In 20th Century Fox, Ubisoft Motion Pictures and Regency Pictures’ upcoming adaptation of the Assassin’s Creed video games, Michael Fassbender plays a Death Row convict who wakes up from his execution not in heaven or hell, but in a top-secret scientific facility run by the sinister Abstergo Industries. Now a “patient” instead of a prisoner (according to his captors, at least), Callum Lynch is forced to use a machine called the Animus to relive the memories of his ancestor - a 15th century Assassin called Aguilar de Nerha.
Cal isn’t alone in Abstergo’s facility however. The company - which is actually the modern front for the Templars, ancient enemies of the Assassins - has several other subjects who are all being used in the Animus experiments. During our visit to the set of Assassin’s Creed, we saw a communal area where each of the subjects work on their own crafting projects - and easily the most eye-catching among them was an altar covered in voodoo dolls and mysterious herbal mixtures.

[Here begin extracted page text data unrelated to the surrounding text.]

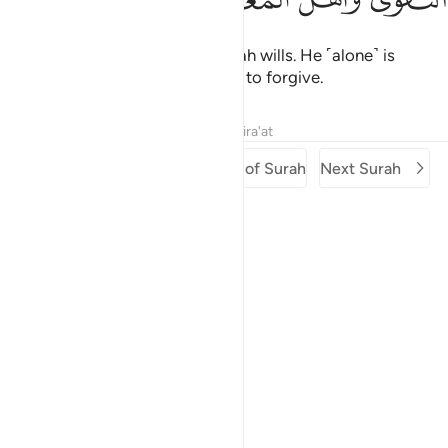
But they cannot do so unless Allah wills. He ˹alone˺ is
worthy to be feared and entitled to forgive.
Tafsirs
Lessons
Reflections
Qira'at
Previous Surah
Beginning of Surah
Next Surah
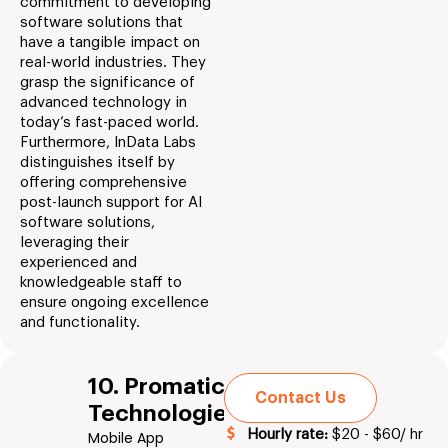
commitment to developing
software solutions that
have a tangible impact on
real-world industries. They
grasp the significance of
advanced technology in
today’s fast-paced world.
Furthermore, InData Labs
distinguishes itself by
offering comprehensive
post-launch support for AI
software solutions,
leveraging their
experienced and
knowledgeable staff to
ensure ongoing excellence
and functionality.
10. Promatics
Contact Us
Technologies
Hourly rate:
$20 - $60/ hr
Mobile App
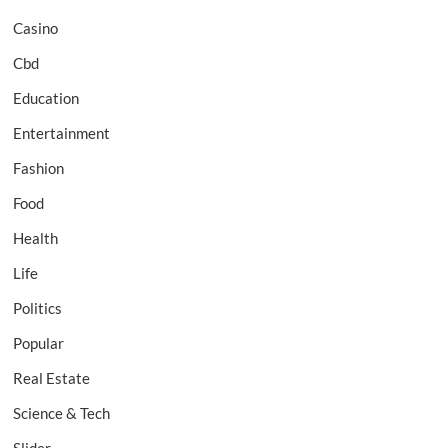
Casino
Cbd
Education
Entertainment
Fashion
Food
Health
Life
Politics
Popular
Real Estate
Science & Tech
Slider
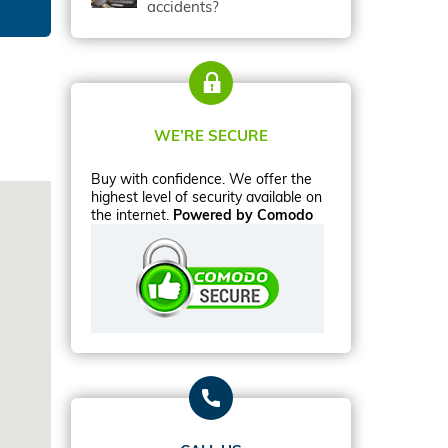
accidents?
WE’RE SECURE
Buy with confidence. We offer the
highest level of security available on
the internet.
Powered by Comodo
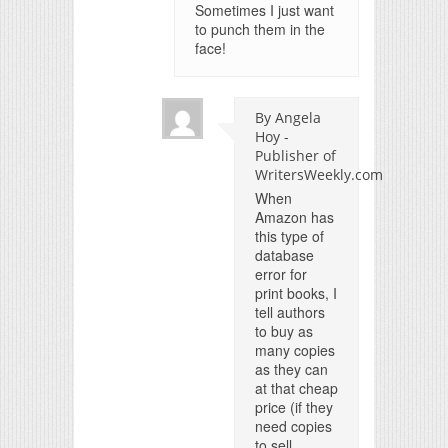
Sometimes I just want
to punch them in the
face!
By Angela
Hoy -
Publisher of
WritersWeekly.com
When
Amazon has
this type of
database
error for
print books, I
tell authors
to buy as
many copies
as they can
at that cheap
price (if they
need copies
to sell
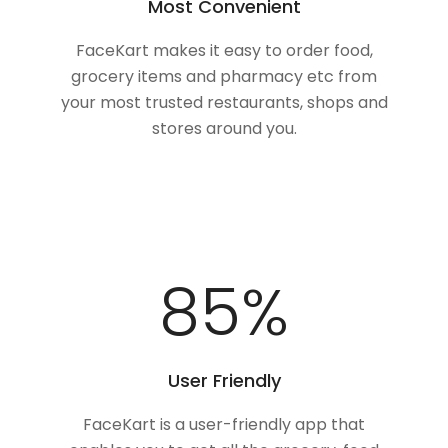
Most Convenient
FaceKart makes it easy to order food,
grocery items and pharmacy etc from
your most trusted restaurants, shops and
stores around you.
100
%
User Friendly
FaceKart is a user-friendly app that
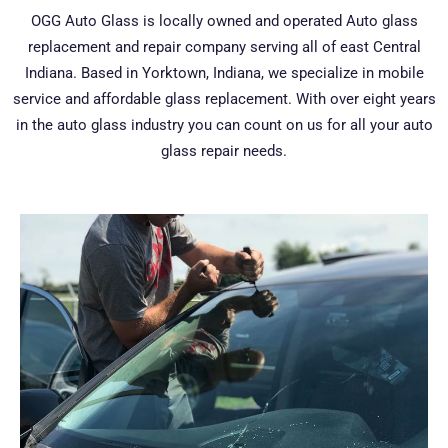
OGG Auto Glass is locally owned and operated Auto glass
replacement and repair company serving all of east Central
Indiana. Based in Yorktown, Indiana, we specialize in mobile
service and affordable glass replacement. With over eight years
in the auto glass industry you can count on us for all your auto
glass repair needs.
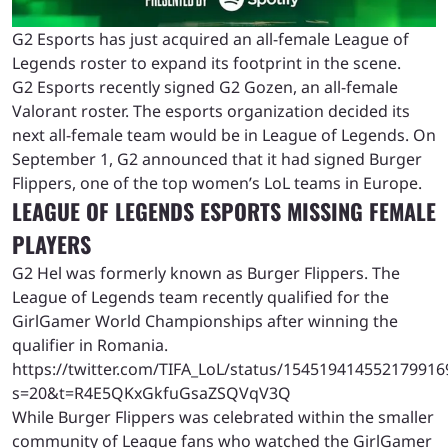
G2 Esports has just acquired an all-female League of
Legends roster to expand its footprint in the scene.
G2 Esports recently signed G2 Gozen, an all-female
Valorant roster. The esports organization decided its
next all-female team would be in League of Legends. On
September 1, G2 announced that it had signed Burger
Flippers, one of the top women’s LoL teams in Europe.
LEAGUE OF LEGENDS ESPORTS MISSING FEMALE
PLAYERS
G2 Hel was formerly known as Burger Flippers. The
League of Legends team recently qualified for the
GirlGamer World Championships after winning the
qualifier in Romania.
https://twitter.com/TIFA_LoL/status/154519414552179916
s=20&t=R4E5QKxGkfuGsaZSQVqV3Q
While Burger Flippers was celebrated within the smaller
community of League fans who watched the GirlGamer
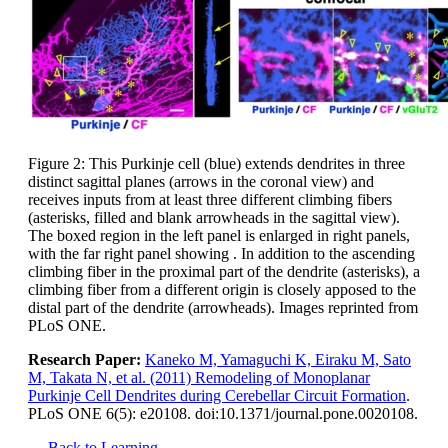
Figure 2: This Purkinje cell (blue) extends dendrites in three
distinct sagittal planes (arrows in the coronal view) and
receives inputs from at least three different climbing fibers
(asterisks, filled and blank arrowheads in the sagittal view).
The boxed region in the left panel is enlarged in right panels,
with the far right panel showing . In addition to the ascending
climbing fiber in the proximal part of the dendrite (asterisks), a
climbing fiber from a different origin is closely apposed to the
distal part of the dendrite (arrowheads). Images reprinted from
PLoS ONE.
Research Paper:
Kaneko M, Yamaguchi K, Eiraku M, Sato
M, Takata N, et al. (2011) Remodeling of Monoplanar
Purkinje Cell Dendrites during Cerebellar Circuit Formation
.
PLoS ONE 6(5): e20108. doi:10.1371/journal.pone.0020108.
← Back to Learning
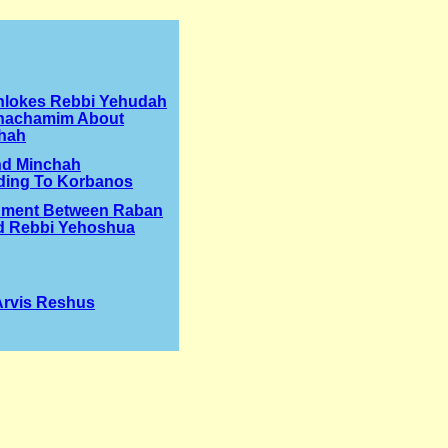
hlokes Rebbi Yehudah
hachamim About
hah
nd Minchah
ding To Korbanos
ument Between Raban
d Rebbi Yehoshua
 Arvis Reshus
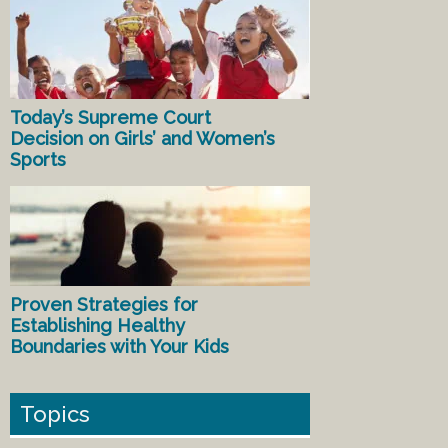
Today’s Supreme Court
Decision on Girls’ and Women’s
Sports
Proven Strategies for
Establishing Healthy
Boundaries with Your Kids
Topics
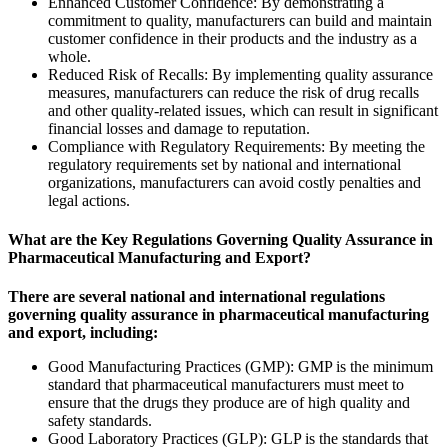
Enhanced Customer Confidence: By demonstrating a
commitment to quality, manufacturers can build and maintain
customer confidence in their products and the industry as a
whole.
Reduced Risk of Recalls: By implementing quality assurance
measures, manufacturers can reduce the risk of drug recalls
and other quality-related issues, which can result in significant
financial losses and damage to reputation.
Compliance with Regulatory Requirements: By meeting the
regulatory requirements set by national and international
organizations, manufacturers can avoid costly penalties and
legal actions.
What are the Key Regulations Governing Quality Assurance in
Pharmaceutical Manufacturing and Export?
There are several national and international regulations
governing quality assurance in pharmaceutical manufacturing
and export, including:
Good Manufacturing Practices (
GMP
): GMP is the minimum
standard that pharmaceutical manufacturers must meet to
ensure that the drugs they produce are of high quality and
safety standards.
Good Laboratory Practices (
GLP
): GLP is the standards that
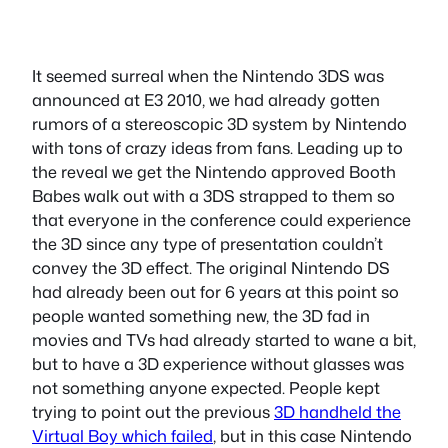
It seemed surreal when the Nintendo 3DS was
announced at E3 2010, we had already gotten
rumors of a stereoscopic 3D system by Nintendo
with tons of crazy ideas from fans. Leading up to
the reveal we get the Nintendo approved Booth
Babes walk out with a 3DS strapped to them so
that everyone in the conference could experience
the 3D since any type of presentation couldn’t
convey the 3D effect. The original Nintendo DS
had already been out for 6 years at this point so
people wanted something new, the 3D fad in
movies and TVs had already started to wane a bit,
but to have a 3D experience without glasses was
not something anyone expected. People kept
trying to point out the previous
3D handheld the
Virtual Boy which failed
, but in this case Nintendo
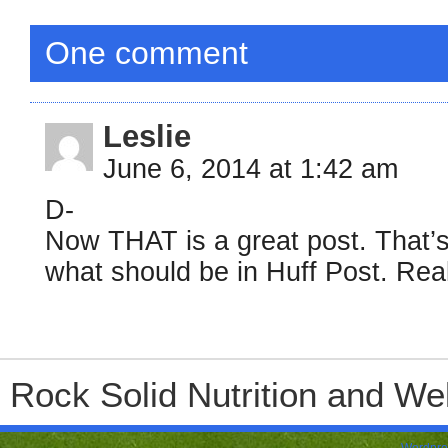
One comment
Leslie
June 6, 2014 at 1:42 am
D-
Now THAT is a great post. That’s 
what should be in Huff Post. Rea
Rock Solid Nutrition and Wel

This is the work of Moussa, another involuntary guest at Abstergo, who is played by Michael K. Williams. Boasting an enviable list of TV and movie credits, Williams is perhaps best known for his roles as Omar in critically-acclaimed crime drama The Wire and Chalky White in HBO’s Boardwalk Empire, and more recently he landed roles in action film Triple 9 and the upcoming Ghostbusters reboot. Though he admits that he’s “not a gamer” and had never even heard of Assassin’s Creed before being sought out for the role, Williams was extremely enthusiastic about his character(s) in the movie.
The name and character will be familiar to hardcore fans of the games, as Baptiste is the second character from the video games confirmed to be in the movie - along with Jeremy Irons as Alan Rikkin. Baptiste (and there are far too many coincidental details for this not to be the same character) appears in Assassin’s Creed: Liberation, a title originally released for the PlayStation Vita and later ported to consoles. Interestingly, Baptiste is an antagonist in that game: an Assassin who turns away from the Order and forms his own cult. Let’s hope Moussa doesn’t follow in his ancestor’s footsteps and end up turning on Cal.
“My character, he’s in this prison, whatever this place we call it. His name is Moussa. He is going to… When he becomes an Assassin, he’s going to channel his ancestor, which is a voodoo poisoner who has been dead for about 200 years. His name is Baptiste.”
The first trailer for Assassin’s Creed teased scenes of Abstergo’s patients using the skills they have learned from their Assassin ancestors to try and break free of the facility - though whether this breakout attempt will succeed remains to be seen. What we do know is that Moussa will be Cal’s main point of contact among the patients - his big brother, so to speak.
When asked about his historical costume, Williams admitted “I haven’t seen it yet” (this was about halfway through the movie’s production), but confirmed that audiences will get to meet Baptiste. “I just hope he looks like a badass, basically,” Williams said, when asked what he hoped his costume will look like. “I just really want him to look non-traditional. He’s a voodoo assassin. Whatever that means. I just don’t want him to look typically like anything. Just Baptiste.”
“That’s pretty much where we’re at right now with it, just all of us finding each other, learning to trust each other, and getting out of this hellhole that they have us imprisoned in so that we can become who we were destined to be… Moussa is what we call the trickster. His whole thing when Cal comes into the prison, he sees him as the missing link to the puzzle and immediately realizes that we need to bring him into the fold, the family, and to make him feel safe in this room full of crazies. So that’s Moussa’s relationship to Cal right now, is to bring him into the family, make him feel comfortable, and to let him know that we all need to get out of here. "
The little voodoo altar in the crafting area is, according to Williams, where Moussa keeps his “weapons.” It might seem like a bad idea for Abstergo to be handing weapons to their captive Assassin descendants (in the trailer, Cal is shown being equipped with his ancestor’s wrist blades), but Williams says that Abstergo actually encourages their patients to learn how to be dangerous.
Of course, Moussa’s killing skills aren’t all voodoo and poison. “He definitely has some assassin skills,” Williams says. “He prefers to use trickery and magic and voodoo to slay his opponents as opposed to just hand-to-hand combat. But… he could take it to the mat if he had to.” It sounds like Abstergo may have bitten off more than they can chew when it comes to this Assassin and his ancestral skills.
“Even in this place, there’s not a secret that we have powers. So they know that Moussa plays with magic and things of that nature. And they encourage that we do these things so they can siphon it out of our brains with the thing they stick in the back of our heads. They want our power on some level. So they give us the little safe havens of, they feel, safe environments to play with our gifts.”
Assassin’s Creed arrives in theaters on December 21st, 2016.